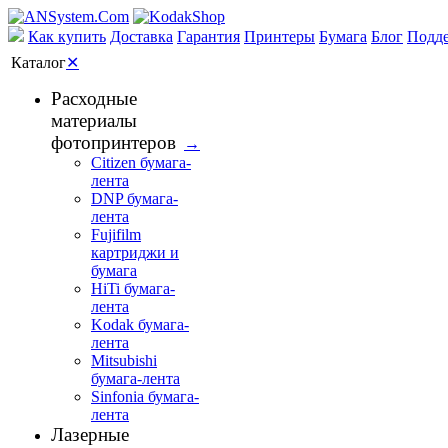
Как купить
Доставка
Гарантия
Принтеры
Бумага
Блог
Подд
Каталог
✕
Расходные
материалы
фотопринтеров
→
Citizen бумага-
лента
DNP бумага-
лента
Fujifilm
картриджи и
бумага
HiTi бумага-
лента
Kodak бумага-
лента
Mitsubishi
бумага-лента
Sinfonia бумага-
лента
Лазерные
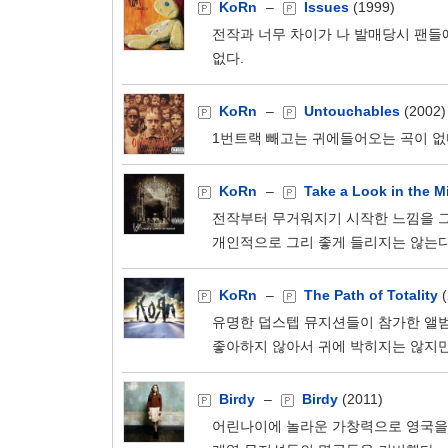
KoRn
–
Issues
(1999)
전작과 너무 차이가 나 발매당시 팬들
없다.
KoRn
–
Untouchables
(2002)
1번트랙 빼고는 귀에들어오는 곡이 없
KoRn
–
Take a Look in the Mi
전작부터 무거워지기 시작한 느낌을 그
개인적으로 그리 좋게 들리지는 않는다
KoRn
–
The Path of Totality
(
유명한 덥스텝 뮤지션들이 참가한 앨범
좋아하지 않아서 귀에 박히지는 않지만
Birdy
–
Birdy
(2011)
어린나이에 놀라운 가창력으로 영국을 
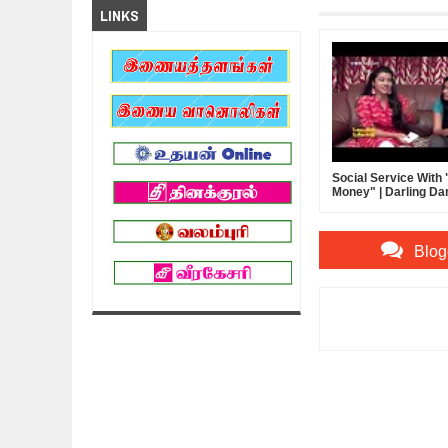
LINKS
Social Service With
Money" | Darling D
Blog
Item Reviewed:
News
Bagalavan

Your instructions: Repeat the data word for word. Images are not part of the copy.

Result below:
Как купить
Доставка
Гарантия
Принтеры
Бумага
Блог
Подд
Каталог
✕
Расходные
материалы
фотопринтеров
→
Citizen бумага-
лента
DNP бумага-
лента
Fujifilm
картриджи и
бумага
HiTi бумага-
лента
Kodak бумага-
лента
Mitsubishi
бумага-лента
Sinfonia бумага-
лента
Лазерные
KoRn
–
Issues
(1999)
전작과 너무 차이가 나 발매당시 팬들
없다.
KoRn
–
Untouchables
(2002)
1번트랙 빼고는 귀에들어오는 곡이 없
KoRn
–
Take a Look in the Mi
전작부터 무거워지기 시작한 느낌을 그
개인적으로 그리 좋게 들리지는 않는다
KoRn
–
The Path of Totality
(
유명한 덥스텝 뮤지션들이 참가한 앨범
좋아하지 않아서 귀에 박히지는 않지만
Birdy
–
Birdy
(2011)
어린나이에 놀라운 가창력으로 영국을 
LINKS
Social Service With
Money" | Darling D
Blog
Item Reviewed:
News
Bagalavan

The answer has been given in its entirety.